In a city known for its many bicyclists, a new facility will soon offer sanctuary for those who commute on two wheels.

The Freewheel Midtown Bike Center is set to open behind the Midtown Exchange along the Midtown Greenway on May 16.

The center, modeled after one in Chicago, will offer typical bike shop services such as sales and repairs, as well as valet bike parking, locker rooms and showers. There will also be after-hours service and a coffee shop for tired cyclists.

Owner Kevin Ishaug said the center is more than just a store because of what it offers to commuters.

“The focus of this facility is a little bit different than the traditional bike shop,” he said.

Ishaug, a University alumnus, said the center aims to get more people out of cars and onto bikes.

Freewheel Bike and the Midtown Greenway Coalition plan to team up to engage the community by working with youth. Ishaug said they want to get young people to think of biking as a form of transportation and recreation.

According to recent U.S. Census data, Minneapolis has the second-highest percentage of people who bike to work in the nation.

University graduate student Elizabeth Pezalla, who studies landscape architecture, lives about a mile away from where the center will be.

She bikes to school every day, she said, and although she can handle most repairs on her own, she’d use the center if she needed to pick up something before a long ride.

“I think Minneapolis cares about its cyclists,” Pezalla said. “It’s a good town to bike in.”

The city of Minneapolis, a federal grant, Hennepin County, Allina Health Systems and Ryan Companies contributed to funding for the center, which will be located on Allina’s property.

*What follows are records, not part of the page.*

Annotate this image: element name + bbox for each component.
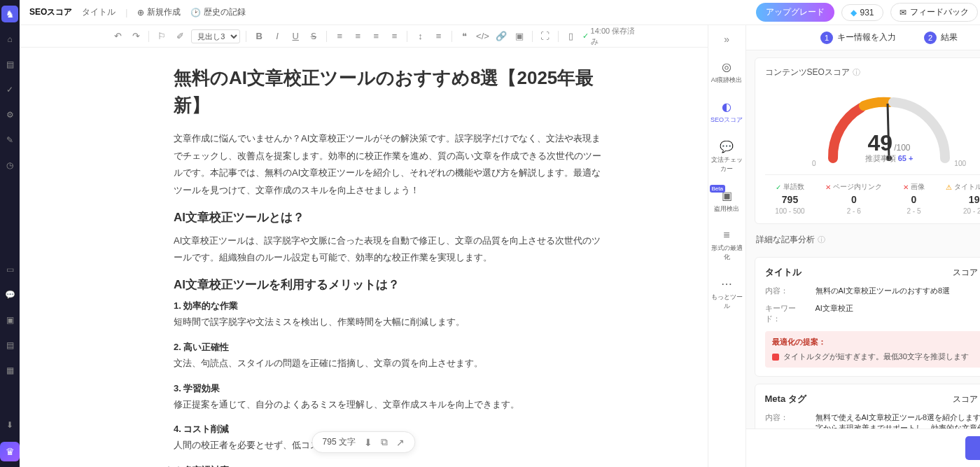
meta-section-head[interactable]: Meta タグ スコア：17/20▾ bbox=[765, 393, 980, 405]
article-h2-1[interactable]: AI文章校正ツールとは？ bbox=[174, 209, 603, 225]
merit-5-title[interactable]: 5. 多言語対応 bbox=[174, 464, 603, 467]
article-p2[interactable]: AI文章校正ツールは、誤字脱字や文脈に合った表現を自動で修正し、文章の品質を向上… bbox=[174, 232, 603, 267]
collapse-icon[interactable]: » bbox=[724, 34, 729, 45]
word-count: 795 文字 bbox=[323, 436, 356, 448]
chat-icon[interactable]: 💬 bbox=[1, 286, 18, 303]
italic-icon[interactable]: I bbox=[270, 29, 284, 44]
step-2[interactable]: 2結果 bbox=[924, 32, 958, 44]
back-button[interactable]: 後退 bbox=[965, 436, 980, 460]
ai-icon: ◎ bbox=[722, 60, 732, 74]
chat-icon: 💬 bbox=[720, 140, 734, 153]
topbar: SEOスコア タイトル | ⊕新規作成 🕑歴史の記録 アップグレード ◆931 … bbox=[20, 0, 980, 25]
mid-sidebar: » ◎AI痕跡検出 ◐SEOスコア 💬文法チェッカー Beta▣盗用検出 ≡形式… bbox=[708, 25, 746, 467]
gear-icon[interactable]: ⚙ bbox=[1, 106, 18, 123]
indent-icon[interactable]: ≡ bbox=[431, 29, 445, 44]
float-bar: 795 文字 ⬇ ⧉ ↗ bbox=[312, 431, 415, 453]
mid-more[interactable]: ⋯もっとツール bbox=[708, 274, 746, 314]
plus-icon: ⊕ bbox=[137, 8, 144, 18]
dots-icon: ⋯ bbox=[721, 277, 732, 291]
title-suggestion: 最適化の提案： タイトルタグが短すぎます。最低30文字を推奨します bbox=[765, 331, 980, 368]
info-icon[interactable]: ⓘ bbox=[853, 67, 860, 78]
upgrade-button[interactable]: アップグレード bbox=[756, 3, 834, 22]
side-icon[interactable]: ▯ bbox=[564, 29, 578, 44]
home-icon[interactable]: ⌂ bbox=[1, 31, 18, 48]
flag-icon[interactable]: ⚐ bbox=[155, 29, 169, 44]
error-square-icon bbox=[772, 354, 779, 361]
seo-card-title: コンテンツSEOスコア bbox=[765, 67, 850, 78]
article-intro[interactable]: 文章作成に悩んでいませんか？AI文章校正ツールがその解決策です。誤字脱字だけでな… bbox=[174, 130, 603, 200]
tab-title[interactable]: タイトル bbox=[82, 6, 115, 18]
image-insert-icon[interactable]: ▣ bbox=[512, 29, 526, 44]
list-icon[interactable]: ▤ bbox=[1, 337, 18, 354]
align-left-icon[interactable]: ≡ bbox=[332, 29, 346, 44]
stat-title-len: ⚠タイトルの長さ1920 - 26 bbox=[946, 182, 980, 215]
check-icon[interactable]: ✓ bbox=[1, 81, 18, 98]
title-analysis-card: タイトル スコア：75/90▾ 内容：無料のAI文章校正ツールのおすすめ8選 キ… bbox=[755, 257, 980, 377]
diamond-icon: ◆ bbox=[850, 8, 857, 18]
mid-format[interactable]: ≡形式の最適化 bbox=[708, 226, 746, 265]
align-center-icon[interactable]: ≡ bbox=[351, 29, 365, 44]
meta-analysis-card: Meta タグ スコア：17/20▾ 内容：無料で使えるAI文章校正ツール8選を… bbox=[755, 384, 980, 428]
merit-3-title[interactable]: 3. 学習効果 bbox=[174, 382, 603, 395]
editor-toolbar: ↶ ↷ ⚐ ✐ 見出し3 B I U S̶ ≡ ≡ ≡ ≡ bbox=[20, 25, 708, 48]
merit-2-title[interactable]: 2. 高い正確性 bbox=[174, 341, 603, 354]
right-panel: 1キー情報を入力 2結果 コンテンツSEOスコアⓘ bbox=[746, 25, 980, 467]
image-icon[interactable]: ▣ bbox=[1, 312, 18, 328]
code-icon[interactable]: </> bbox=[475, 29, 489, 44]
mid-plagiarism[interactable]: Beta▣盗用検出 bbox=[708, 186, 746, 216]
step-1[interactable]: 1キー情報を入力 bbox=[820, 32, 896, 44]
list-ol-icon[interactable]: ≡ bbox=[369, 29, 383, 44]
merit-2-body[interactable]: 文法、句読点、スタイルの問題を正確に指摘し、文章の質を向上させます。 bbox=[174, 355, 603, 372]
stat-words: ✓単語数795100 - 500 bbox=[775, 182, 804, 215]
book-icon[interactable]: ▭ bbox=[1, 261, 18, 278]
app-logo-icon[interactable]: ♞ bbox=[1, 6, 18, 22]
clock-icon: 🕑 bbox=[190, 8, 201, 18]
info-icon[interactable]: ⓘ bbox=[818, 235, 825, 245]
stat-links: ✕ページ内リンク02 - 6 bbox=[825, 182, 882, 215]
strike-icon[interactable]: S̶ bbox=[307, 29, 321, 44]
points-pill[interactable]: ◆931 bbox=[841, 4, 883, 21]
row-handle[interactable]: + ⋮⋮ bbox=[155, 464, 183, 467]
crown-icon[interactable]: ♛ bbox=[0, 442, 20, 461]
list-ul-icon[interactable]: ≡ bbox=[387, 29, 401, 44]
article-h1[interactable]: 無料のAI文章校正ツールのおすすめ8選【2025年最新】 bbox=[174, 64, 603, 119]
history-icon[interactable]: ◷ bbox=[1, 157, 18, 174]
quote-icon[interactable]: ❝ bbox=[457, 29, 471, 44]
lineheight-icon[interactable]: ↕ bbox=[413, 29, 427, 44]
seo-score-value: 49 bbox=[868, 130, 893, 155]
merit-1-body[interactable]: 短時間で誤字脱字や文法ミスを検出し、作業時間を大幅に削減します。 bbox=[174, 314, 603, 331]
article-h2-2[interactable]: AI文章校正ツールを利用するメリットは？ bbox=[174, 277, 603, 293]
fullscreen-icon[interactable]: ⛶ bbox=[538, 29, 552, 44]
heading-select[interactable]: 見出し3 bbox=[191, 29, 240, 43]
history-button[interactable]: 🕑歴史の記録 bbox=[190, 6, 246, 18]
open-icon[interactable]: ↗ bbox=[396, 437, 405, 448]
pencil-icon[interactable]: ✎ bbox=[1, 132, 18, 148]
saved-status: ✓14:00 保存済み bbox=[582, 26, 638, 47]
underline-icon[interactable]: U bbox=[288, 29, 302, 44]
title-section-head[interactable]: タイトル スコア：75/90▾ bbox=[765, 266, 980, 279]
feedback-button[interactable]: ✉フィードバック bbox=[890, 3, 978, 22]
brush-icon[interactable]: ✐ bbox=[173, 29, 187, 44]
bold-icon[interactable]: B bbox=[252, 29, 266, 44]
gauge-icon: ◐ bbox=[722, 100, 732, 113]
stat-images: ✕画像02 - 5 bbox=[903, 182, 925, 215]
new-button[interactable]: ⊕新規作成 bbox=[137, 6, 181, 18]
tab-seo-score[interactable]: SEOスコア bbox=[29, 6, 72, 18]
editor-body[interactable]: 無料のAI文章校正ツールのおすすめ8選【2025年最新】 文章作成に悩んでいませ… bbox=[20, 48, 708, 467]
mid-seo-score[interactable]: ◐SEOスコア bbox=[708, 97, 746, 127]
undo-icon[interactable]: ↶ bbox=[111, 29, 125, 44]
link-icon[interactable]: 🔗 bbox=[494, 29, 508, 44]
doc-icon[interactable]: ▤ bbox=[1, 56, 18, 73]
redo-icon[interactable]: ↷ bbox=[129, 29, 143, 44]
left-sidebar: ♞ ⌂ ▤ ✓ ⚙ ✎ ◷ ▭ 💬 ▣ ▤ ▦ ⬇ ♛ bbox=[0, 0, 20, 467]
merit-1-title[interactable]: 1. 効率的な作業 bbox=[174, 300, 603, 312]
calendar-icon[interactable]: ▦ bbox=[1, 362, 18, 379]
merit-3-body[interactable]: 修正提案を通じて、自分のよくあるミスを理解し、文章作成スキルを向上できます。 bbox=[174, 396, 603, 414]
mid-grammar[interactable]: 💬文法チェッカー bbox=[708, 137, 746, 176]
mail-icon: ✉ bbox=[899, 8, 906, 18]
mid-ai-detect[interactable]: ◎AI痕跡検出 bbox=[708, 57, 746, 88]
copy-icon[interactable]: ⧉ bbox=[381, 436, 388, 448]
format-icon: ≡ bbox=[723, 229, 729, 242]
download-icon[interactable]: ⬇ bbox=[364, 437, 372, 448]
download-icon[interactable]: ⬇ bbox=[1, 417, 18, 433]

The company donated $75,000 to the project to encourage employee bike use and to benefit the community, Allina spokesman David Kanihan said.

Freewheel Bike will offer its services for a price, and added benefits will be available to those who become members.

When it opens, the center will have parking for about 250 bikes, and Ishaug said there’s plenty of room for expansion

“We can probably store up to 2,000 bikes in there if we see the demand for it,” he said.

And it’s possible a similar facility could come to the University.

Steve Sanders, campus bicycle coordinator, said he’s been talking to local bike shops, including Freewheel Bike, about bringing a bike-repair facility to campus.

It wouldn’t be on the same scale as the Midtown center, but Sanders said such a facility could exist by this fall.

“It’s fair to say the University is interested,” he said. “It’s more than just thinking about it. It’s being pursued.”

As for the popularity of the Freewheel Midtown Bike Center, Ishaug said it doesn’t look like gas prices are going to go down, so four-wheel commuters could turn to other modes of transportation.

“We’re in the right place at the right time,” he said.